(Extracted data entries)
....
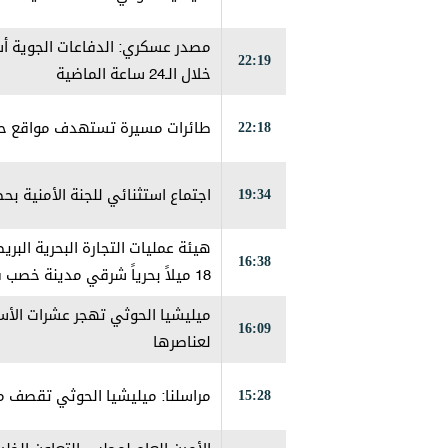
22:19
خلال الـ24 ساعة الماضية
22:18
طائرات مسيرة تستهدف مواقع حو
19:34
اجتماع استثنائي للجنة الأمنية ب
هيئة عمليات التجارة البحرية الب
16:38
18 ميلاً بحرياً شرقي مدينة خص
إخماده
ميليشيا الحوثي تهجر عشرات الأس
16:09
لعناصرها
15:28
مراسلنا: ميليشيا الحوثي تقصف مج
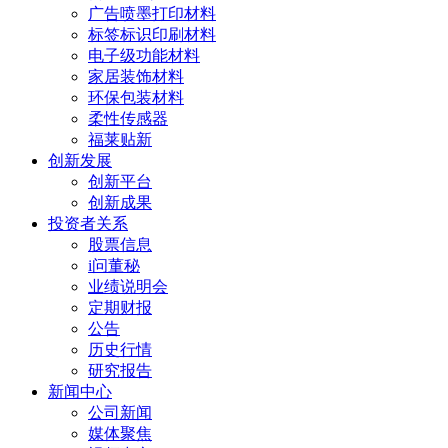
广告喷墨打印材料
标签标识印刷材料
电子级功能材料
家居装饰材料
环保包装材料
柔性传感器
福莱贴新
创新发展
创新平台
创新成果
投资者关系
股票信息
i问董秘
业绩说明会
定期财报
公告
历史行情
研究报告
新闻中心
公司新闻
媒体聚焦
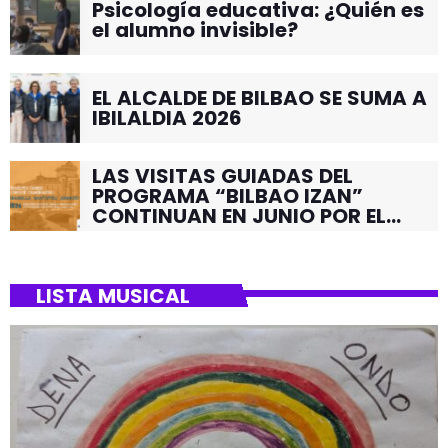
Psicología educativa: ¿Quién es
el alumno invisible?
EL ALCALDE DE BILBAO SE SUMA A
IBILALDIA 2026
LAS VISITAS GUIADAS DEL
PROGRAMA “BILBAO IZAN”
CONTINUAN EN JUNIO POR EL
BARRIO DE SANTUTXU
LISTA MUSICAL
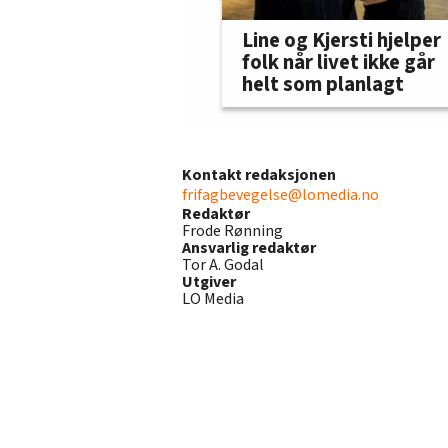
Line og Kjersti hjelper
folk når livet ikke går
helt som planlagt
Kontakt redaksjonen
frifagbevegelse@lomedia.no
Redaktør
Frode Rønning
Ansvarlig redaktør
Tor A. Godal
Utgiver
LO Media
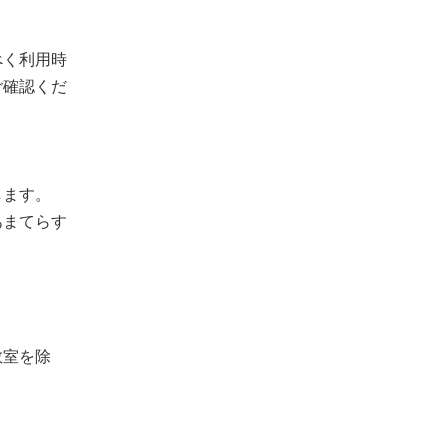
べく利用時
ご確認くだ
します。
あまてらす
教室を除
....
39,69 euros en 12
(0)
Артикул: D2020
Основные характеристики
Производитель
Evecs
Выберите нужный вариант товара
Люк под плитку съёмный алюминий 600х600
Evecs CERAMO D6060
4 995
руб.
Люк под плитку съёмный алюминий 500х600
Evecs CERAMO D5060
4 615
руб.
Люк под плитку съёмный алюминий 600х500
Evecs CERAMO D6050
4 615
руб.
....
What the task requires.
Extract every line from the records above that contains the word "الحوثي".

Answer space.
ميليشيا الحوثي تهجر عشرات الأس
مراسلنا: ميليشيا الحوثي تقصف مج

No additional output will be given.